Такие люди, как Зиновьев, уходят не случайно - и всегда вовремя, тогда, когда они сделали все, что могли. Он разрушил одну идеологию, разрушил другую, а они - новые идеологии - нарождались как грибы. Они отрастали в обществе снова, как отрастают новые головы у змея. Герой рубит змею головы, а на месте одной вырастают две. Зиновьев успел увидеть, как вместо сломанной берлинской стены - возвели стены в других местах мира: в Иерусалиме, отделяя чистых от нечистых; в Арабских Эмиратах, отделяя богатых арабов от остальных; на границе с Мексикой, отделяя демократический капитализм от демократии. Он успел увидеть, как искусство снова стало салонным, как рынок убил творчество. Он успел посмотреть на последние синтетические поделки - и посмеяться. Он успел увидеть, как интеллигенция пригласила на царство новых начальников и снова выучилась бить поклоны. Он успел увидеть, как общество снова стало холуйским и как Интернет заменил кухонные разговоры. Прежде убегали на кухни (ведь до Хрущева и своей кухни не было, в коммуналке не поговоришь), а при новом демократическом капитализме стали прятаться в интернетные беседы. Прежде прятали голову за кухонной занавеской, теперь скрываются под никами и паролями - и, как тогда, общество имитирует интерес к личности, и убивает всякую возможность личности. Он успел понять, что не Россия и даже не русский тоталитаризм причина массового оболванивания. Начинать следует издалека, с традиций Средневековья, из Европы. Он успел все это увидеть и понять, но что с этим делать - не знал. Слишком много у змея голов - и устает рука их рубить. Надо было решить проблему всю, разом. Где-то там, в отвергнутой хронологии, в истории европейского гуманизма, лежала проблема. Так, в традициях Европы, - он не умел: не видел, кого надо защищать. Ему всегда нужна была конкретная судьба для борьбы за ее спасение.

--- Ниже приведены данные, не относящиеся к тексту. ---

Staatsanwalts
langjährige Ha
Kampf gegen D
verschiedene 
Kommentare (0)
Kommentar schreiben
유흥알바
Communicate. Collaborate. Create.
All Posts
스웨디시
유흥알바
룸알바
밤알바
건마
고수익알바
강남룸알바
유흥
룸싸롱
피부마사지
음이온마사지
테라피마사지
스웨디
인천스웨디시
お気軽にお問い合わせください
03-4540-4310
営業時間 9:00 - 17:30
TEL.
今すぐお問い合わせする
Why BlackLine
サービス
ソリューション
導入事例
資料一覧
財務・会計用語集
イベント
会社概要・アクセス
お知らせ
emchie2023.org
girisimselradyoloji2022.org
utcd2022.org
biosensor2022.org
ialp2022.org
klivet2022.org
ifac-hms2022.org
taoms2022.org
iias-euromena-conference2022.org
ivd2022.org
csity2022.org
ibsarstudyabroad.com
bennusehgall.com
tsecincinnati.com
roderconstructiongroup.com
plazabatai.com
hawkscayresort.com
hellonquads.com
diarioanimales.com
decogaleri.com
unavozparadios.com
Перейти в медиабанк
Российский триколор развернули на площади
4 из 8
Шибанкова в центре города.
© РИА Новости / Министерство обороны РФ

Защитить европейский гуманизм методом деструкции идеологии и формальным отношением к истории - думаю, невозможно. В рамках одного - пусть свободного - бытия, история христианской культуры не оживет. Восстановление разрушенной традиции займет некоторое время, это будет иная онтология, не та, которую мыслимо отстоять в круговой обороне одиночки. Потребуется восстановить всю цепочку традиции - не дискретной, но обязательной в каждом звене. Только эта работа потребует героев, таких же мужественных, как Зиновьев, таких же великих - а где их взять?
Он умер, как солдат, как герой эпоса, однажды вставший на дороге у зла. Так и стоял - один - на мосту. Пока он был жив, мы знали - мост удержим. Это была твердая, гордая жизнь.
Лучшей памятью по Зиновьеву будут не слезы - надо жить так, как жил он: с сухими глазами, со сжатыми губами, с прямой спиной. Нам есть на кого опереться: был Зиновьев, был Рабле, был мой отец, был Маяковский. Мост сегодня опустел - а его надо оборонять.
ПОХВАЛЬНОЕ СЛОВО ПРИЗРАКУ
Коммунистическая доктрина пришла в негодность. Правозащитники выступают против коммунизма - с той же страстью, с какой прежде выступали за коммунизм. Стоит заговорить о социальной справедливости, и собеседник бледнеет: не террорист ли перед ним? В мире наступило долгожданное торжество либерально-демократической капиталистической идеологии.